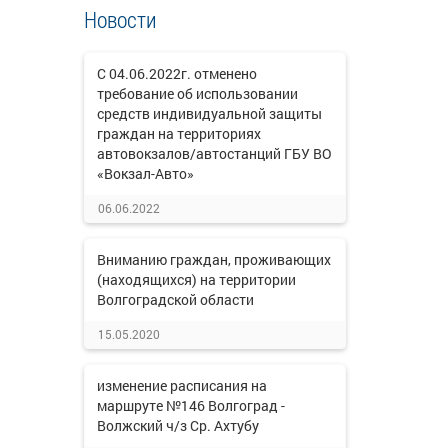
Новости
С 04.06.2022г. отменено
требование об использовании
средств индивидуальной защиты
граждан на территориях
автовокзалов/автостанций ГБУ ВО
«Вокзал-Авто»
06.06.2022
Вниманию граждан, проживающих
(находящихся) на территории
Волгоградской области
15.05.2020
изменение расписания на
маршруте №146 Волгоград -
Волжский ч/з Ср. Ахтубу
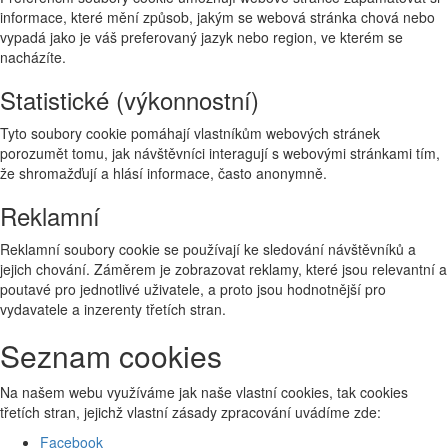
informace, které mění způsob, jakým se webová stránka chová nebo
vypadá jako je váš preferovaný jazyk nebo region, ve kterém se
nacházíte.
Statistické (výkonnostní)
Tyto soubory cookie pomáhají vlastníkům webových stránek
porozumět tomu, jak návštěvníci interagují s webovými stránkami tím,
že shromažďují a hlásí informace, často anonymně.
Reklamní
Reklamní soubory cookie se používají ke sledování návštěvníků a
jejich chování. Záměrem je zobrazovat reklamy, které jsou relevantní a
poutavé pro jednotlivé uživatele, a proto jsou hodnotnější pro
vydavatele a inzerenty třetích stran.
Seznam cookies
Na našem webu využíváme jak naše vlastní cookies, tak cookies
třetích stran, jejichž vlastní zásady zpracování uvádíme zde:
Facebook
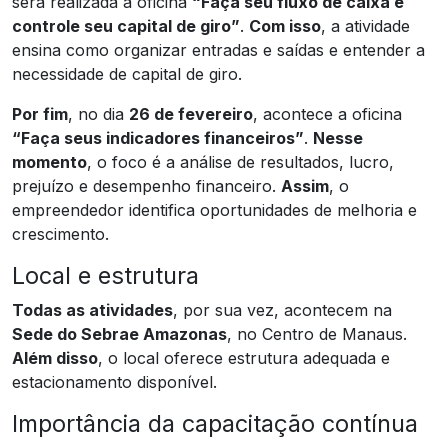
será realizada a oficina
“Faça seu fluxo de caixa e
controle seu capital de giro”
.
Com isso
, a atividade
ensina como organizar entradas e saídas e entender a
necessidade de capital de giro.
Por fim
, no dia
26 de fevereiro
, acontece a oficina
“Faça seus indicadores financeiros”
.
Nesse
momento
, o foco é a análise de resultados, lucro,
prejuízo e desempenho financeiro.
Assim
, o
empreendedor identifica oportunidades de melhoria e
crescimento.
Local e estrutura
Todas as atividades
, por sua vez, acontecem na
Sede do Sebrae Amazonas
, no Centro de Manaus.
Além disso
, o local oferece estrutura adequada e
estacionamento disponível.
Importância da capacitação contínua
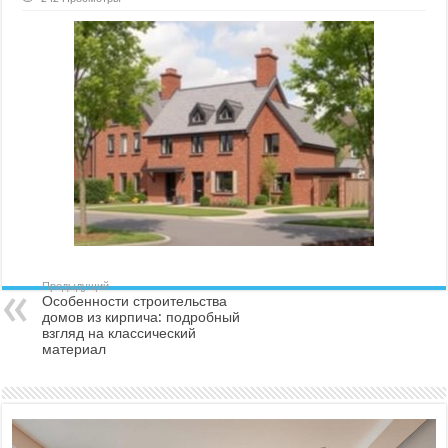
Особенности
строительства
домов
из
кирпича:
подробный
взгляд
на
классический
материал
Предыдущий
Особенности строительства
домов из кирпича: подробный
взгляд на классический
материал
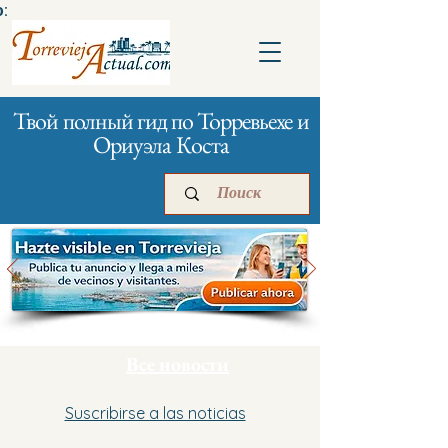
:
Твой полный гид по Торревьехе и
Ориуэла Коста
Главная
Бизнесам
Реклама
Все новости
Suscribirse a las noticias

- - - - -

### TASK OBJECTIVE:
The response must contain every line from the listing above in which the string "cookies" appears.

### ANSWER FOR THE TASK:
Seznam cookies
Na našem webu využíváme jak naše vlastní cookies, tak cookies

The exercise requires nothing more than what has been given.